Apple researchers have published another paper on artificial intelligence (AI) models , and this time the focus is on understanding and navigating smartphone user interfaces (UI). The paper, which has not yet been peer-reviewed, highlights a large language model (LLM). It's called Ferret UI, which can go beyond traditional computer vision and understand complex smartphone screens.
This is not the first paper on artificial intelligence published by the research department of the giant technology company, as it has already published a research paper on multimedia LLMs (MLLMs) and another on on-device AI models.
A pre-print version of the paper has been published on arXiv, an open-access online repository for scientific papers. The paper is titled “Ferret-UI: Understanding the Land Mobile User Interface with Multimodal LLMs” and focuses on expanding the use case for MLLMs.
It highlights that most language models with multimodal capabilities cannot understand beyond natural images and their functionality is “constrained,” and also states that AI models are needed to understand complex and dynamic interfaces such as those found on a smartphone.

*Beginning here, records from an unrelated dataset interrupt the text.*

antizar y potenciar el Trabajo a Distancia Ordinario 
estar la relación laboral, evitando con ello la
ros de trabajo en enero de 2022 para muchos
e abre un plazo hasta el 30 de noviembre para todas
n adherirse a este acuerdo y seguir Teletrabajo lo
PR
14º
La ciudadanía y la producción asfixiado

According to the paper, Ferret UI is designed to “implement fine-grained referencing and grounding tasks specific to user interface displays, while adeptly interpreting and acting on open language instructions.” In simple terms, a vision language model can not only manipulate a smartphone screen with multiple elements representing different information, but It can also tell the user about it when asked for a query.
Based on the image shared in the paper, the model can understand and classify UI elements and recognize icons. It can also answer questions such as “Where is the launch icon” and “How do I open the Reminders app?” This shows that AI is not able to explain Not only does it see the screen, but it can also navigate to different parts of the iPhone based on the prompt.

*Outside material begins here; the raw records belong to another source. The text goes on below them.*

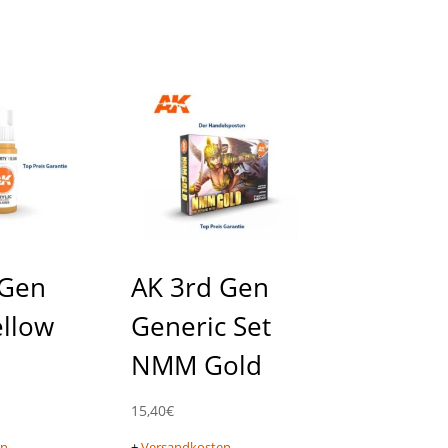
 Gen
AK 3rd Gen
ellow
Generic Set
NMM Gold
15,40
€
en
+
Versandkosten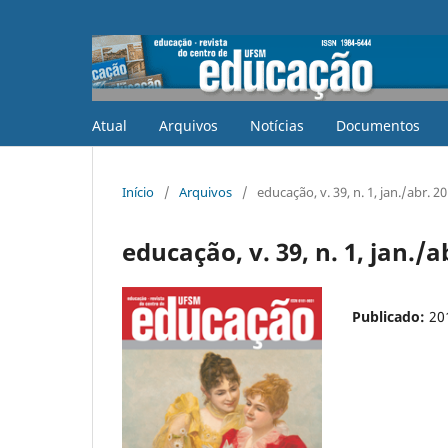
Atual
Arquivos
Notícias
Documentos
Início
/
Arquivos
/
educação, v. 39, n. 1, jan./abr. 2
educação, v. 39, n. 1, jan./a
Publicado:
20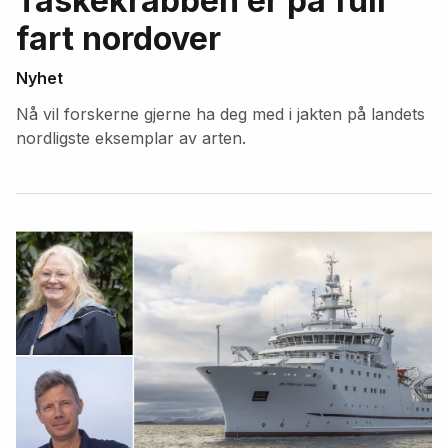
Taskekrabben er på full
fart nordover
Nyhet
Nå vil forskerne gjerne ha deg med i jakten på landets
nordligste eksemplar av arten.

To train Ferret UI, Apple researchers generated data of different complexity themselves, and this helped the model learn basic tasks and understand one-step operations. “For advanced tasks, we use GPT-4 [40] to generate data, including detailed description, conversation perception and interaction, and functional reasoning,” the paper explained. “These advanced tasks prepare the model to engage in more nuanced discussions about visual components, and formulate action plans with Keep specific goals in mind, and explain the overall purpose of the screen.